◆ ACTIVITY ◆
Please restate the records below word for word, leaving out every picture.

(Collection entries)
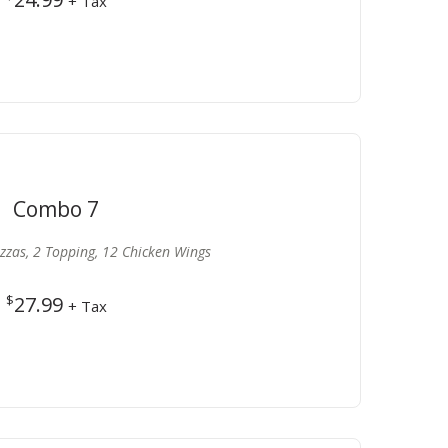
+ Tax
Combo 7
izzas, 2 Topping, 12 Chicken Wings
$
27.99
+ Tax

◆ SOLVED PROBLEM ◆
+ Tax
Combo 7
izzas, 2 Topping, 12 Chicken Wings
$
27.99
+ Tax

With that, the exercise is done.